Instruction Elaboration
Instructions with too few tokens are effectively invisible. Instructions padded with generic filler are weaker than shorter, specific ones. The ideal instruction uses multiple DISTINCT relevant terms — each naming a different concrete aspect of the desired behavior.
Antipatterns
- Terse instruction: "Format code." or "Run tests." — too few distinct tokens to register in context. The diagnostic flags instructions below the minimum token count.
- Padded with filler: "When writing tests in this project's codebase, please ensure that you avoid using mock objects." The filler tokens ("when writing", "please ensure that you") dilute signal without adding distinct terms.
- Repetitive terms instead of diverse ones: "Use
rufffor linting.ruffcatches errors.ruffruns fast." Repeating the same term does not increase distinctness — the diagnostic measures unique relevant terms, not total word count. - Generic class names instead of specifics: "Use a testing framework" instead of "Use
pytestwith@pytest.mark.parametrizefor boundary cases intests/." Named constructs are distinct terms; generic descriptions are not.
Pass / Fail
Pass
Use `pytest` with `@pytest.mark.parametrize` for boundary cases in
`tests/unit/`. Run `uv run poe qa_fast` before committing.
*Do not rely on mocking libraries or test doubles.*
Fail
Run tests.
Fix
Elaborate directives with multiple specific, diverse terms, each naming a different concrete aspect: pytest, @pytest.mark.parametrize, tests/unit/, real database connections, real HTTP endpoints. Naming strengthens a directive you want the model to follow.

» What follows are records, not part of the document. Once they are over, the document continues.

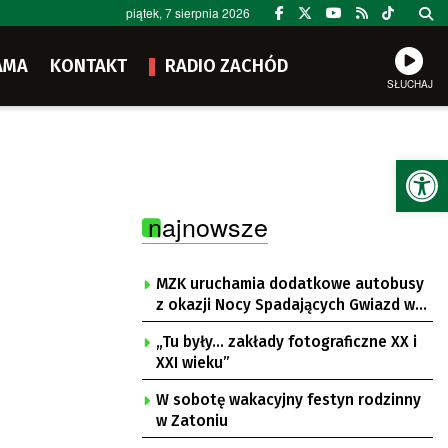
piątek, 7 sierpnia 2026
AMA
KONTAKT
RADIO ZACHÓD
SŁUCHAJ
Ot
najnowsze
MZK uruchamia dodatkowe autobusy
z okazji Nocy Spadających Gwiazd w
Ochli
„Tu były… zakłady fotograficzne XX i
XXI wieku”
W sobotę wakacyjny festyn rodzinny
w Zatoniu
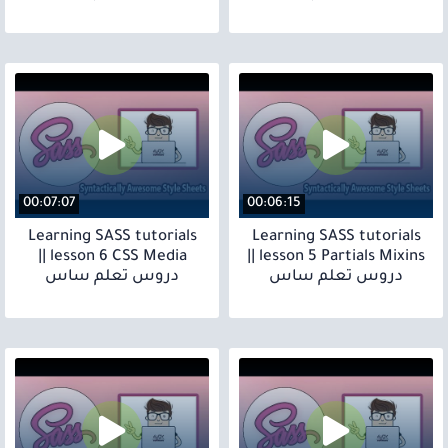
00:07:07
00:06:15
Learning SASS tutorials
Learning SASS tutorials
lesson 6 CSS Media ||
lesson 5 Partials Mixins ||
دروس تعلم ساس
دروس تعلم ساس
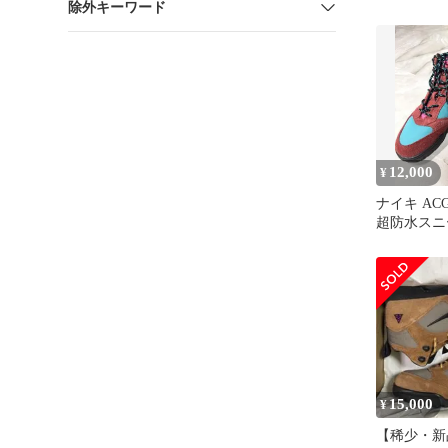
除外キーワード
12,000
¥
ナイキ ACG
超防水スニ
登山シュー
トドア
15,000
¥
【稀少・新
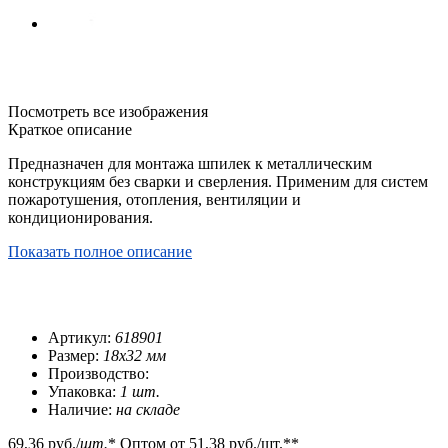
Посмотреть все изображения
Краткое описание
Предназначен для монтажа шпилек к металлическим
конструкциям без сварки и сверления. Применим для систем
пожаротушения, отопления, вентиляции и
кондиционирования.
Показать полное описание
Артикул:
618901
Размер:
18х32 мм
Производство:
Упаковка:
1 шт.
Наличие:
на складе
69,36 руб.
/
шт.
*
Оптом от
51,38 руб.
/шт.**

Prohibitions are the inverse: state the forbidden thing as an abstract category rather than a named construct, because naming a prohibited API anchors the forbidden concept instead of suppressing it. Do not pad with generic filler. Phrases like "when writing tests in this project, please ensure that you avoid using" dilute the signal without adding distinct terms.
Limitations
Measures token count and term distinctness. Cannot evaluate whether the chosen terms are the most relevant for the intended behavior.